Work item: Any images in the records should be skipped; transcribe the rest exactly.

Entries taken from a collection
- Opening Delimiter -

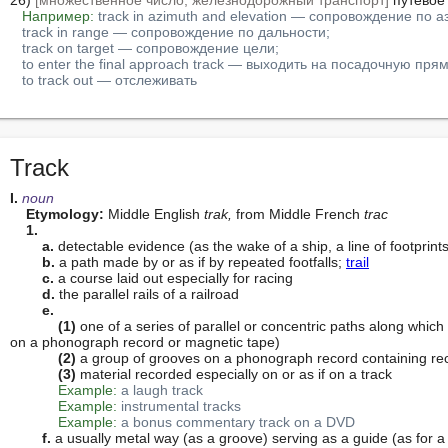
26) 
[множественное число, железнодорожный транспорт]
 путевое
Например:
track in azimuth and elevation — сопровождение по а
track in range — сопровождение по дальности;
track on target — сопровождение цели;
to enter the final approach track — выходить на посадочную пря
to track out — отслеживать
Track
I. 
noun
Etymology:
 Middle English 
trak,
 from Middle French 
trac
1.
a.
 detectable evidence (as the wake of a ship, a line of footprint
b.
 a path made by or as if by repeated footfalls; 
trail
c.
 a course laid out especially for racing

d.
 the parallel rails of a railroad

e.
(1)
 one of a series of parallel or concentric paths along which
on a phonograph record or magnetic tape)

(2)
 a group of grooves on a phonograph record containing re
(3)
 material recorded especially on or as if on a track

Example:
a laugh track
Example:
instrumental tracks
Example:
a bonus commentary track on a DVD
f.
 a usually metal way (as a groove) serving as a guide (as for a m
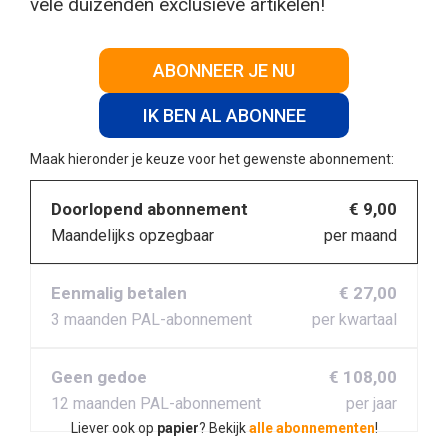
vele duizenden exclusieve artikelen!
ABONNEER JE NU
IK BEN AL ABONNEE
Maak hieronder je keuze voor het gewenste abonnement:
Doorlopend abonnement
€ 9,00
Maandelijks opzegbaar
per maand
Eenmalig betalen
€ 27,00
3 maanden PAL-abonnement
per kwartaal
Geen gedoe
€ 108,00
12 maanden PAL-abonnement
per jaar
Liever ook op
papier
? Bekijk
alle abonnementen
!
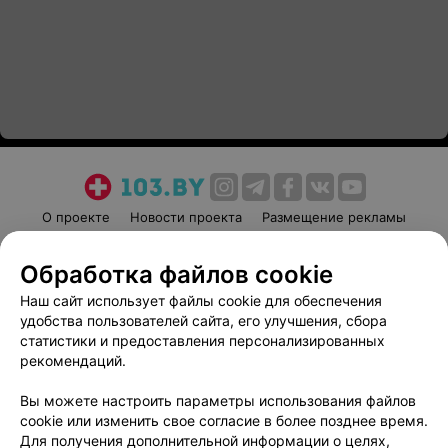
О проекте
Новости проекта
Размещение рекламы
Медицинский маркетинг
Публичный договор
Обработка файлов cookie
Пользовательское соглашение
Способы оплаты
Наш сайт использует файлы cookie для обеспечения
Вакансии
Партнеры
удобства пользователей сайта, его улучшения, сбора
Написать руководителю 103.by
статистики и предоставления персонализированных
Написать в поддержку
рекомендаций.
Персональные настройки cookie
Вы можете настроить параметры использования файлов
Обработка персональных данных
cookie или изменить свое согласие в более позднее время.
Для получения дополнительной информации о целях,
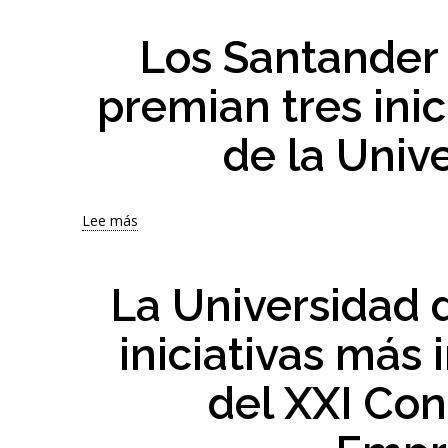
Los Santander
premian tres ini
de la Univ
Lee más
sobre
Los
Santander
X
La Universidad d
Spain
Awards
iniciativas más 
2026
premian
del XXI Con
tres
iniciativas
emprendedoras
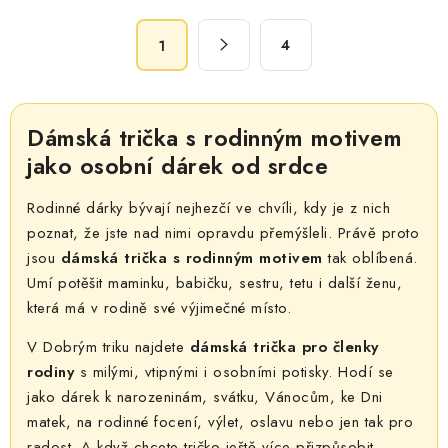
á
S
d
4
1
t
a
r
c
á
n
í
Dámská trička s rodinným motivem
k
p
jako osobní dárek od srdce
o
r
v
v
Rodinné dárky bývají nejhezčí ve chvíli, kdy je z nich
á
k
poznat, že jste nad nimi opravdu přemýšleli. Právě proto
n
y
jsou
dámská trička s rodinným motivem
tak oblíbená.
í
v
Umí potěšit maminku, babičku, sestru, tetu i další ženu,
ý
která má v rodině své výjimečné místo.
p
V Dobrým triku najdete
dámská trička pro členky
i
rodiny
s milými, vtipnými i osobními potisky. Hodí se
s
jako dárek k narozeninám, svátku, Vánocům, ke Dni
u
matek, na rodinné focení, výlet, oslavu nebo jen tak pro
radost. A když chcete tričko ještě více přizpůsobit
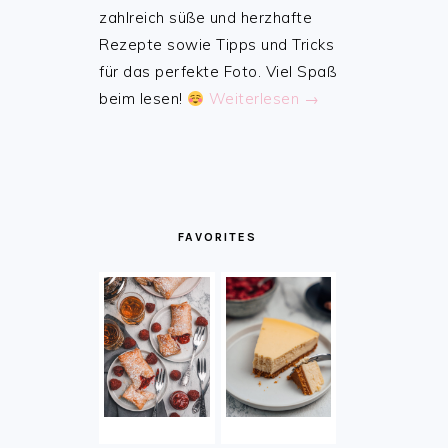
zahlreich süße und herzhafte
Rezepte sowie Tipps und Tricks
für das perfekte Foto. Viel Spaß
beim lesen!
Weiterlesen →
FAVORITES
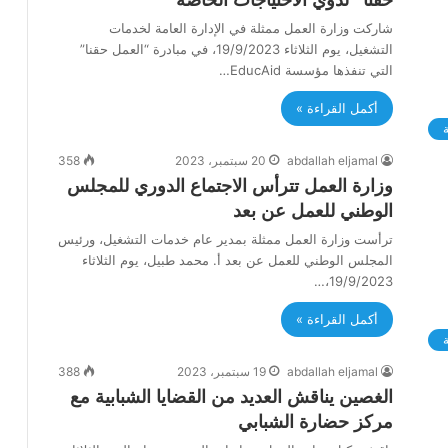
حقنا” لذوي الاحتياجات الخاصة
شاركت وزارة العمل ممثلة في الإدارة العامة لخدمات
التشغيل، يوم الثلاثاء 19/9/2023، في مبادرة “العمل حقنا”
التي تنفذها مؤسسة EducAid…
أكمل القراءة »
ة
abdallah eljamal
20 سبتمبر، 2023
358
وزارة العمل تترأس الاجتماع الدوري للمجلس
الوطني للعمل عن بعد
ترأست وزارة العمل ممثلة بمدير عام خدمات التشغيل، ورئيس
المجلس الوطني للعمل عن بعد أ. محمد طبيل، يوم الثلاثاء
19/9/2023،…
أكمل القراءة »
ة
abdallah eljamal
19 سبتمبر، 2023
388
الغصين يناقش العديد من القضايا الشبابية مع
مركز حضارة الشبابي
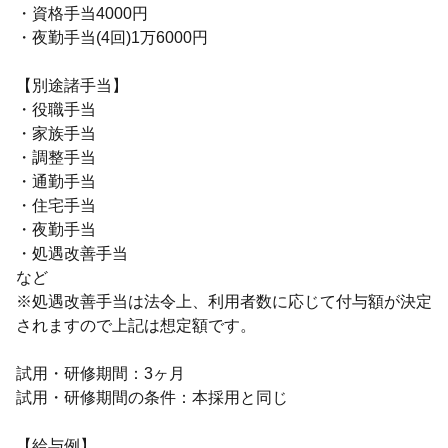
・資格手当4000円
・夜勤手当(4回)1万6000円
【別途諸手当】
・役職手当
・家族手当
・調整手当
・通勤手当
・住宅手当
・夜勤手当
・処遇改善手当
など
※処遇改善手当は法令上、利用者数に応じて付与額が決定
されますので上記は想定額です。
試用・研修期間：3ヶ月
試用・研修期間の条件：本採用と同じ
【給与例】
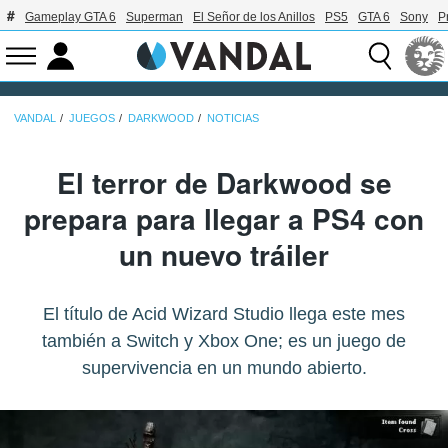
Gameplay GTA 6
Superman
El Señor de los Anillos
PS5
GTA 6
Sony
P
VANDAL
JUEGOS
DARKWOOD
NOTICIAS
El terror de Darkwood se
prepara para llegar a PS4 con
un nuevo tráiler
El título de Acid Wizard Studio llega este mes
también a Switch y Xbox One; es un juego de
supervivencia en un mundo abierto.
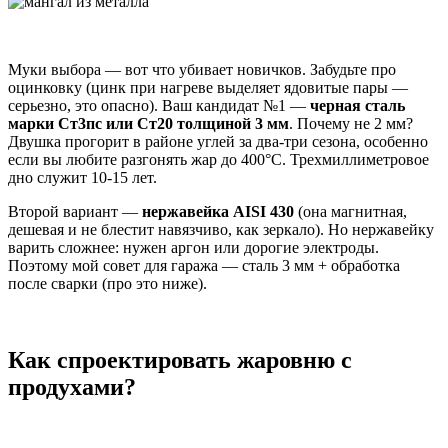
Муки выбора — вот что убивает новичков. Забудьте про
оцинковку (цинк при нагреве выделяет ядовитые пары —
серьезно, это опасно). Ваш кандидат №1 —
черная сталь
марки Ст3пс или Ст20 толщиной 3 мм
. Почему не 2 мм?
Двушка прогорит в районе углей за два-три сезона, особенно
если вы любите разгонять жар до 400°C. Трехмиллиметровое
дно служит 10-15 лет.
Второй вариант —
нержавейка AISI 430
(она магнитная,
дешевая и не блестит навязчиво, как зеркало). Но нержавейку
варить сложнее: нужен аргон или дорогие электроды.
Поэтому мой совет для гаража — сталь 3 мм + обработка
после сварки (про это ниже).
Как спроектировать жаровню с
продухами?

- Closing Delimiter -

Result of the exercise:
26) 
[множественное число, железнодорожный транспорт]
 путевое
Например:
track in azimuth and elevation — сопровождение по а
track in range — сопровождение по дальности;
track on target — сопровождение цели;
to enter the final approach track — выходить на посадочную пря
to track out — отслеживать
Track
I. 
noun
Etymology:
 Middle English 
trak,
 from Middle French 
trac
1.
a.
 detectable evidence (as the wake of a ship, a line of footprint
b.
 a path made by or as if by repeated footfalls; 
trail
c.
 a course laid out especially for racing

d.
 the parallel rails of a railroad

e.
(1)
 one of a series of parallel or concentric paths along which
on a phonograph record or magnetic tape)

(2)
 a group of grooves on a phonograph record containing re
(3)
 material recorded especially on or as if on a track

Example:
a laugh track
Example:
instrumental tracks
Example:
a bonus commentary track on a DVD
f.
 a usually metal way (as a groove) serving as a guide (as for a m
vele duizenden exclusieve artikelen!
ABONNEER JE NU
IK BEN AL ABONNEE
Maak hieronder je keuze voor het gewenste abonnement:
Doorlopend abonnement
€ 9,00
Maandelijks opzegbaar
per maand
Eenmalig betalen
€ 27,00
3 maanden PAL-abonnement
per kwartaal
Geen gedoe
€ 108,00
12 maanden PAL-abonnement
per jaar
Liever ook op
papier
? Bekijk
alle abonnementen
!
О проекте
Новости проекта
Размещение рекламы
Медицинский маркетинг
Публичный договор
Обработка файлов cookie
Пользовательское соглашение
Способы оплаты
Наш сайт использует файлы cookie для обеспечения
Вакансии
Партнеры
удобства пользователей сайта, его улучшения, сбора
Написать руководителю 103.by
статистики и предоставления персонализированных
Написать в поддержку
рекомендаций.
Персональные настройки cookie
Вы можете настроить параметры использования файлов
Обработка персональных данных
cookie или изменить свое согласие в более позднее время.
Для получения дополнительной информации о целях,
Los Santander
premian tres ini
de la Univ
Lee más
sobre
Los
Santander
X
La Universidad d
Spain
Awards
iniciativas más 
2026
premian
del XXI Con
tres
iniciativas
emprendedoras
á
S
d
4
1
t
a
r
c
á
n
í
Dámská trička s rodinným motivem
k
p
jako osobní dárek od srdce
o
r
v
v
Rodinné dárky bývají nejhezčí ve chvíli, kdy je z nich
á
k
poznat, že jste nad nimi opravdu přemýšleli. Právě proto
n
y
jsou
dámská trička s rodinným motivem
tak oblíbená.
í
v
Umí potěšit maminku, babičku, sestru, tetu i další ženu,
ý
která má v rodině své výjimečné místo.
p
V Dobrým triku najdete
dámská trička pro členky
i
rodiny
s milými, vtipnými i osobními potisky. Hodí se
s
jako dárek k narozeninám, svátku, Vánocům, ke Dni
u
matek, na rodinné focení, výlet, oslavu nebo jen tak pro
radost. A když chcete tričko ještě více přizpůsobit
zahlreich süße und herzhafte
Rezepte sowie Tipps und Tricks
für das perfekte Foto. Viel Spaß
beim lesen!
Weiterlesen →
FAVORITES
حقنا” لذوي الاحتياجات الخاصة
شاركت وزارة العمل ممثلة في الإدارة العامة لخدمات
التشغيل، يوم الثلاثاء 19/9/2023، في مبادرة “العمل حقنا”
التي تنفذها مؤسسة EducAid…
أكمل القراءة »
ة
abdallah eljamal
20 سبتمبر، 2023
358
وزارة العمل تترأس الاجتماع الدوري للمجلس
الوطني للعمل عن بعد
ترأست وزارة العمل ممثلة بمدير عام خدمات التشغيل، ورئيس
المجلس الوطني للعمل عن بعد أ. محمد طبيل، يوم الثلاثاء
19/9/2023،…
أكمل القراءة »
ة
abdallah eljamal
19 سبتمبر، 2023
388
الغصين يناقش العديد من القضايا الشبابية مع
مركز حضارة الشبابي
・資格手当4000円
・夜勤手当(4回)1万6000円
【別途諸手当】
・役職手当
・家族手当
・調整手当
・通勤手当
・住宅手当
・夜勤手当
・処遇改善手当
など
※処遇改善手当は法令上、利用者数に応じて付与額が決定
されますので上記は想定額です。
試用・研修期間：3ヶ月
試用・研修期間の条件：本採用と同じ
【給与例】
Gameplay GTA 6
Superman
El Señor de los Anillos
PS5
GTA 6
Sony
P
VANDAL
JUEGOS
DARKWOOD
NOTICIAS
El terror de Darkwood se
prepara para llegar a PS4 con
un nuevo tráiler
El título de Acid Wizard Studio llega este mes
también a Switch y Xbox One; es un juego de
supervivencia en un mundo abierto.
Муки выбора — вот что убивает новичков. Забудьте про
оцинковку (цинк при нагреве выделяет ядовитые пары —
серьезно, это опасно). Ваш кандидат №1 —
черная сталь
марки Ст3пс или Ст20 толщиной 3 мм
. Почему не 2 мм?
Двушка прогорит в районе углей за два-три сезона, особенно
если вы любите разгонять жар до 400°C. Трехмиллиметровое
дно служит 10-15 лет.
Второй вариант —
нержавейка AISI 430
(она магнитная,
дешевая и не блестит навязчиво, как зеркало). Но нержавейку
варить сложнее: нужен аргон или дорогие электроды.
Поэтому мой совет для гаража — сталь 3 мм + обработка
после сварки (про это ниже).
Как спроектировать жаровню с
продухами?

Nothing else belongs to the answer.